The application includes:
- ✓ Drag-and-drop functionality between columns
- ✓ Detailed card editing panels
- ✓ Search and filter capabilities
- ✓ Clean, minimalist UI that’s actual usable
- ✓ Local storage persistence
Screenshots of the working app:


The quality is impressive. It’s not just scaffolding—it’s a functional, well-designed application that could be deployed and used immediately.
Performance Metrics #
While Claude Code was building this application, I monitored the Spark’s resource usage:
- GPU Usage: Consistently 95%+ utilization
- Power Consumption: ~170W sustained
- Memory Usage: 90-95GB of the available 128GB
- Fan Noise: Medium intensity (expected under sustained load)

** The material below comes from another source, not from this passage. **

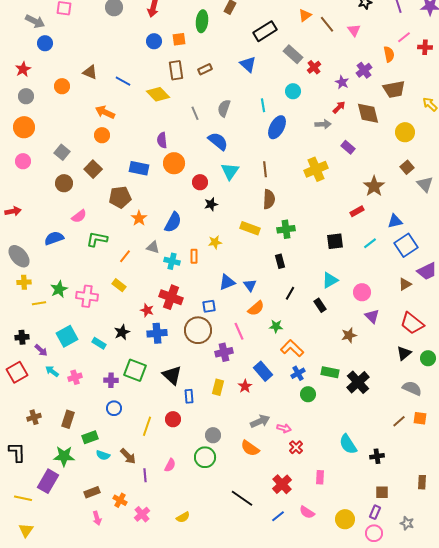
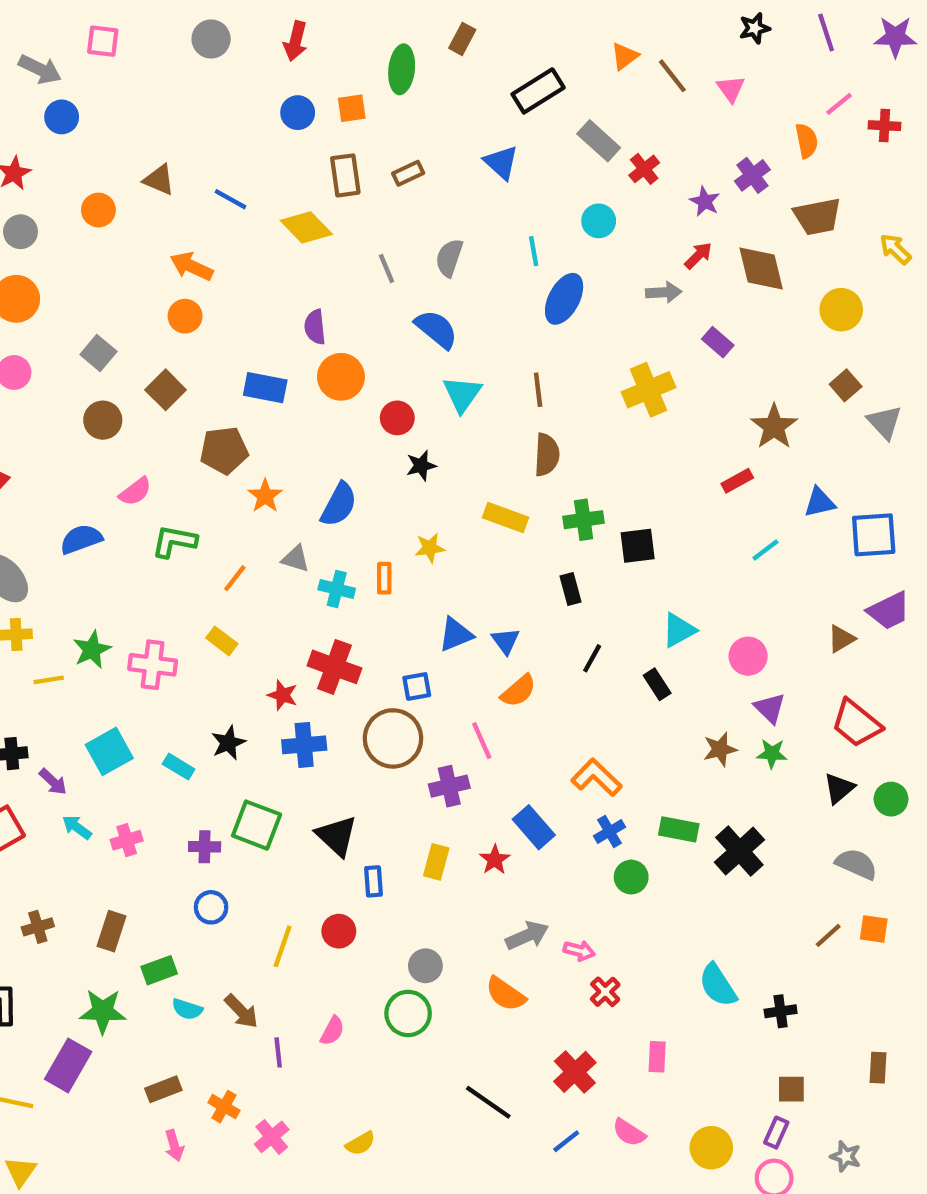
black square: (335, 241) -> (638, 546), moved
blue square: (406, 245) -> (874, 535), moved, turned 30
green star: (276, 326) -> (772, 754), moved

- Heat: The device got hot on the shell, but that’s normal for this type of workload
These metrics show the system was working hard, but responsibly. The memory didn’t exceed available capacity, and the GPU was fully engaged. This is exactly what we want to see.
Key Takeaway #
The local model delivered production-quality code in reasonable time, all under a local environment. No token limits, no subscription fees, no rate limiting. The infrastructure was fully utilized and delivered results.
The Path Forward #
The open-source LLM landscape is evolving rapidly. Models like Step-3.5-Flash are becoming more capable, more efficient, and more competitive with proprietary solutions every few months.
Yes, NVIDIA DGX Spark is expensive and not everyone has one. But the point of this guide isn’t to convince you to buy enterprise hardware. It’s to show you that the future of AI coding doesn’t require vendor lock-in.
Whether you eventually run models on:
- A personal workstation with consumer GPUs
- A modest server in your closet
- A cloud GPU rental service
- Or your own NVIDIA infrastructure
…the underlying principle remains: open-source models are becoming genuinely competitive alternatives to costly cloud APIs.
The initial investment in infrastructure might seem high, but over time—especially if you’re a heavy daily user—the cost-per-inference of local models becomes negligible. No subscription fees. No token limits. No surprise bills.
This is the democratization of AI coding assistants, happening right now.